ROTFLMAO!!!!! First, I haven't the foggiest idea how to recalibrate the heat control. Second, I have no idea if it can be done. Third, you're right 46 years of service is long enough. It has earned its retirement.

I'm going with the gas stove & turning the hole where the wall oven is into a criss-cross wine rack... or take the doors from the cabinet I remove for the stove & turn the hole into another cabinet.


----------



## Jacques (Jul 9, 2008)

Reckless, yeah it's an exciting time with our sports teams.....on your kitchen remodel; if you guys cook and have the room--buy a Ge double wall oven 30" electric WITH convection. nice oven. go with 36" gas cooktop, no special brand, just buy features[make sure has good grates and buy one that has the highest btu hi-speed burner[otherwise you'll wait forever to boil water for pasta]


----------



## Reckless73 (Jan 23, 2009)

Jacques said:


> on your kitchen remodel; if you guys cook and have the room--buy a Ge double wall oven 30" electric WITH convection. nice oven. go with 36" gas cooktop, no special brand, just buy features[make sure has good grates and buy one that has the highest btu hi-speed burner[otherwise you'll wait forever to boil water for pasta]


Thanks for the tips Jacques. As for "you guys," I live alone. I'll probably have to sell the house as soon as the market comes back since I haven't worked in nearly 3 years. Economy here SUCKS!!! So, all I'm doing is the minimum that I'd want if I stay while improving my chances for a sale if I should have to sell.

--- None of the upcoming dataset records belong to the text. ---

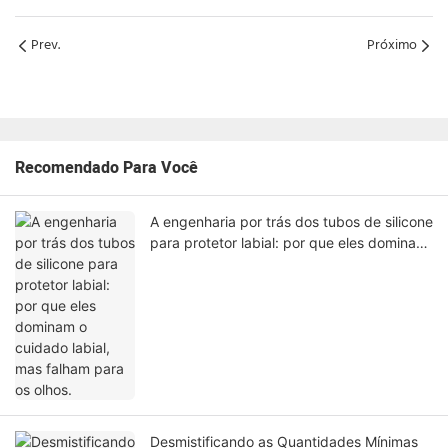
Prev.
Próximo
Recomendado Para Você
A engenharia por trás dos tubos de silicone
para protetor labial: por que eles dominam
o cuidado labial, mas falham para os olhos.
Desmistificando as Quantidades Mínimas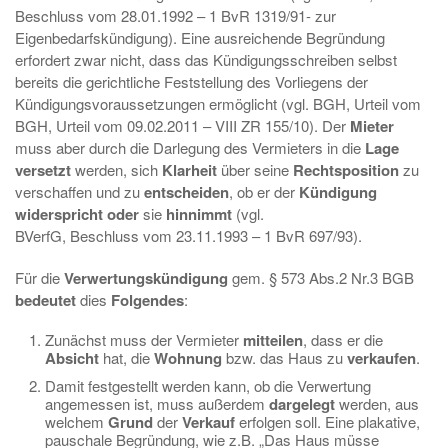
Beschluss vom 28.01.1992 – 1 BvR 1319/91- zur
Eigenbedarfskündigung). Eine ausreichende Begründung
erfordert zwar nicht, dass das Kündigungsschreiben selbst
bereits die gerichtliche Feststellung des Vorliegens der
Kündigungsvoraussetzungen ermöglicht (vgl. BGH, Urteil vom
BGH, Urteil vom 09.02.2011 – VIII ZR 155/10). Der
Mieter
muss aber durch die Darlegung des Vermieters in die
Lage
versetzt
werden, sich
Klarheit
über seine
Rechtsposition
zu
verschaffen und zu
entscheiden
, ob er der
Kündigung
widerspricht oder
sie
hinnimmt
(vgl.
BVerfG, Beschluss vom 23.11.1993 – 1 BvR 697/93).
Für die
Verwertungskündigung
gem. § 573 Abs.2 Nr.3 BGB
bedeutet
dies
Folgendes
:
Zunächst muss der Vermieter
mitteilen
, dass er die
Absicht
hat, die
Wohnung
bzw. das Haus zu
verkaufen
.
Damit festgestellt werden kann, ob die Verwertung
angemessen ist, muss außerdem
dargelegt
werden, aus
welchem
Grund
der
Verkauf
erfolgen soll. Eine plakative,
pauschale Begründung, wie z.B. „Das Haus müsse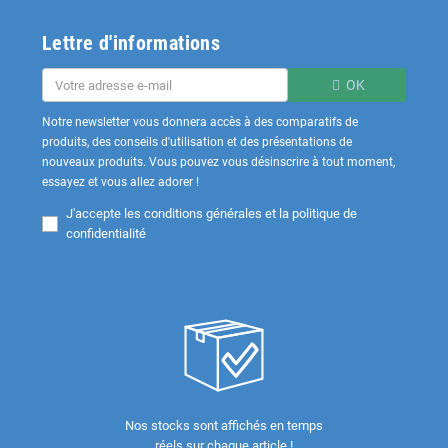
Lettre d'informations
OK
Notre newsletter vous donnera accès à des comparatifs de
produits, des conseils d'utilisation et des présentations de
nouveaux produits. Vous pouvez vous désinscrire à tout moment,
essayez et vous allez adorer !
J'accepte les
conditions générales et la politique de
confidentialité
Nos stocks sont affichés en temps
réels sur chaque article !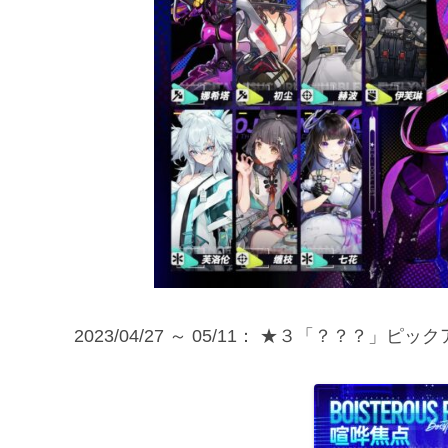
2023/04/27 ～ 05/11： ★３「？？？」ピ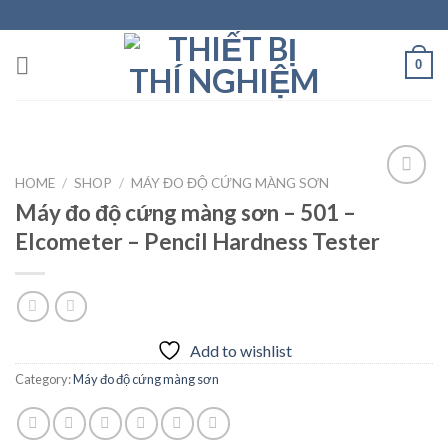
Skip
to
content
0
HOME
/
SHOP
/
MÁY ĐO ĐỘ CỨNG MÀNG SƠN
Máy đo độ cứng màng sơn – 501 –
Elcometer – Pencil Hardness Tester
Add to
wishlist
Add to wishlist
Category:
Máy đo độ cứng màng sơn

The 24" oven is there because that's all there's room for without redoing all the cabinets. As is, I'll have to remove a cabinet for a free standing gas stove. But I think it will be cheaper (and I'm all about cheap all things considered) to pull the cabinet, run a gas line & install a free standing stove than it will be to replace the wall oven & the cooktop. Anyhow, that's the only way I'll get a larger oven without tearing out everything. Thanks again.

Philip


----------



## Eldemila (Mar 17, 2010)

Reckless73 said:


> The oven is Model #J D14Y1DC, ser# EYD 94185.
> 
> The issue is that everything I baked gets burned black on the bottom before the top is near done. It doesn't matter which rack level I use. I'm assuming that the temperature sensor isn't working properly so the element isn't cycling to maintain a set temperature. Any suggestions on how to fix? Are parts still available? Thanks in advance for any help


I know this is an old thread, but found it when I was doing a search on the model # of the oven in a home we recently bought which is the same exact model as the one mentioned. 

Service dept ordered a replacement sensor package - wish they would just replace the darn thing! Hoping it doesn't work out:whistling2:

My question was more for wondering what you finally did with your kitchen cabinets, countertops and what you may have finally chosen for your oven. I have the original cabinets as well and they are solid and sound. Hate to get rid of them if I can find a way to utilize them and make them look good and be happy with the outcome. Wondering if you installed a DW, we there isn't one here,

Hoping you'll see this, and if so, possibly any pictures?


----------



## Reckless73 (Jan 23, 2009)

*GE wall oven issue*



Eldemila said:


> I know this is an old thread, but found it when I was doing a search on the model # of the oven in a home we recently bought which is the same exact model as the one mentioned.
> 
> Service dept ordered a replacement sensor package - wish they would just replace the darn thing! Hoping it doesn't work out:whistling2:
> 
> ...


I decided to not spend the money on repair of such an old oven. I removed it & was going to replace with a new wall oven, but not a single new one would fit the cut-out, nor was there room to heighten it enough.

I removed the electric cook-top, cut the counter-top & removed the 36" cabinet below it, ran a gas line in (furnace, hot water & clothes dryer were already gas) & installed a free standing gas stove. The cabinet opening where the wall oven was I converted to a microwave cubby with a shelf above for a wine rack & cook books.

The photos don't show the wall oven or cook-top or 36" cabinet in place, only after removal. 1st photo is old oven & cook-top, 2nd is with all removed & 3rd is with stove & exhaust hood installed (was a microwave above cook-top). I hadn't yet installed the shelf above the microwave either. But that's in now.

The next step is to tile above the stove & install a granite counter-top.

I did install a dishwasher last spring, but there was already a place for it so no cabinet removal was necessary.


----------